Given a schema for a DVD rental store, should customers' phone numbers belong to the addresses table, or the users table, and why? Are there any benefits associated with one approach or the other?
Why do you even have an addresses table (unless you want more than one address for a given customer)?
You primary "client" is a customer. You don't rent DVDs to an address, you rent them to a person. You can't take a block of land to court when the occupant runs off with your prized "Free Willy" collectors edition trilogy.
In a world where a person only lived at one place, the address would be part of the customer table (and so would the phone in a one-phone-per-customer scenario).
If you want multiple addresses, that's fine, have a separate addresses table tying those addresses back to the customer.
But you should probably also have a similar setup for phones. Either allow up to N phone numbers per customer (with N columns) in the customers table, or (much better) have a separate phones table allowing any number of phone numbers per customer.
Something like:
customers:
cust_id
cust_stuff
addresses:
cust_id references customers(cust_id)
addr_seq_num
addr_stuff
phones:
cust_id references customers(cust_id)
phon_seq_num
phon_stuff
There's no one correct answer to this, except to say "it depends".
It really depends on what you're modelling with your database schema. Does a phone number logically belong to a user, or an address that could potentially be shared by multiple users?

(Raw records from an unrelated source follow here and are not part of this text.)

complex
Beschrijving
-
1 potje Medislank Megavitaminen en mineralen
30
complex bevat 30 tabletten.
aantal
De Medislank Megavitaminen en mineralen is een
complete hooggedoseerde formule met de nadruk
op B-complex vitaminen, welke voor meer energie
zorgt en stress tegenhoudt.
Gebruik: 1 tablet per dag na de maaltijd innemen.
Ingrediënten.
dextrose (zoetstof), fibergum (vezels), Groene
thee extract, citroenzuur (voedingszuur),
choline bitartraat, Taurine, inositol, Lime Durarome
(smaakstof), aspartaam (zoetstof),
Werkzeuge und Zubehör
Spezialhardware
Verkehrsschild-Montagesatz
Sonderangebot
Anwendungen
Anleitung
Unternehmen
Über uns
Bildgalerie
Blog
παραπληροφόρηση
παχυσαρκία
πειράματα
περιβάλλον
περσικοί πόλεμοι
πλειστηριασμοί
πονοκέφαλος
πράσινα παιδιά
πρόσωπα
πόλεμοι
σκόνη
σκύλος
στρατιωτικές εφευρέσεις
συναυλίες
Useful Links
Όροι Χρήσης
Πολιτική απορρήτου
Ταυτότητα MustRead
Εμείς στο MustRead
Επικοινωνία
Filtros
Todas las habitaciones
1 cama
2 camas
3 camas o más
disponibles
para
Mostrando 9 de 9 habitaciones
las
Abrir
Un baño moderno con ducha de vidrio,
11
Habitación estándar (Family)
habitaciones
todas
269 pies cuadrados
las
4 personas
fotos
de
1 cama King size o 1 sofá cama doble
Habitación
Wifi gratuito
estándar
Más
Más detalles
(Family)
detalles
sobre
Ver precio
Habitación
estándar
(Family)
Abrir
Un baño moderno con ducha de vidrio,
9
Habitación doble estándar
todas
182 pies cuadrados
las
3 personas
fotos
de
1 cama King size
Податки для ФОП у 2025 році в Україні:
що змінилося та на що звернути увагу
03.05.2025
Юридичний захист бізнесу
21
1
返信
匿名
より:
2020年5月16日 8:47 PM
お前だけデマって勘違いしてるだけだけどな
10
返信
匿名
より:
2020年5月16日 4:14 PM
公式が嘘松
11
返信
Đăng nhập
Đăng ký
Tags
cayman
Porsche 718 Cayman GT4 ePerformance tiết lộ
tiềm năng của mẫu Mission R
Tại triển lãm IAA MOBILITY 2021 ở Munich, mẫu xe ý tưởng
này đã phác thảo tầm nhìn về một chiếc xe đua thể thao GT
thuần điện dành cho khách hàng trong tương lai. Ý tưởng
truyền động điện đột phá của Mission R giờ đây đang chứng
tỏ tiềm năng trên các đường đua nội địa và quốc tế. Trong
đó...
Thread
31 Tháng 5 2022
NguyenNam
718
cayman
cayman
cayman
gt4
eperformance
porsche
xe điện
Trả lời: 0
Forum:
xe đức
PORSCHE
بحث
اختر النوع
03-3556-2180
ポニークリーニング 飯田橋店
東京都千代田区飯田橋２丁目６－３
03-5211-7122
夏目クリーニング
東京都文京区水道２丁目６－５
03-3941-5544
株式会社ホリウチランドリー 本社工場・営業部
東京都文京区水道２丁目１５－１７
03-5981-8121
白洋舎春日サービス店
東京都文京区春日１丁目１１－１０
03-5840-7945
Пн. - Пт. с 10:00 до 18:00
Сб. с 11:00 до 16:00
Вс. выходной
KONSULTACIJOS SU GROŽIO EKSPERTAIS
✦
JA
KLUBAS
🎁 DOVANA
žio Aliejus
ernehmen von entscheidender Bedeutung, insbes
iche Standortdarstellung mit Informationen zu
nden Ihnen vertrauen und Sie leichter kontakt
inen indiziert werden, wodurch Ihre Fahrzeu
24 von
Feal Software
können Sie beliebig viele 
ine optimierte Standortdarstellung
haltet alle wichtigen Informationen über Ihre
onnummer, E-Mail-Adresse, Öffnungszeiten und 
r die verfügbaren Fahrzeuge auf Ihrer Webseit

Example - a mobile phone number might be tied to a particular person, and so be part of the users table. A land-line number might be tied to a particular location or residence, and so be part of the address.
Basic cases of information modeling :
Case A. Each customer can have more than one phone number.
In this case, phone number belongs in a separate table.
Case A1. It is not the case that a customer is required to have a phone number. i.e. the "relationship" is 1-1 to 0-n (i.e. assuming all phone number must always "be for" some customer). Nothing to do.
Case A2. It is the case that each customer is indeed required to have a phone number. You can model this as a relationship that is 1-1 to 1-n, but the "1" of the 1-n part is very hard to enforce in SQL systems (and in the cheapest of them, probably just impossible). That does not mean that you shouldn't be documenting the business rule properly as it is.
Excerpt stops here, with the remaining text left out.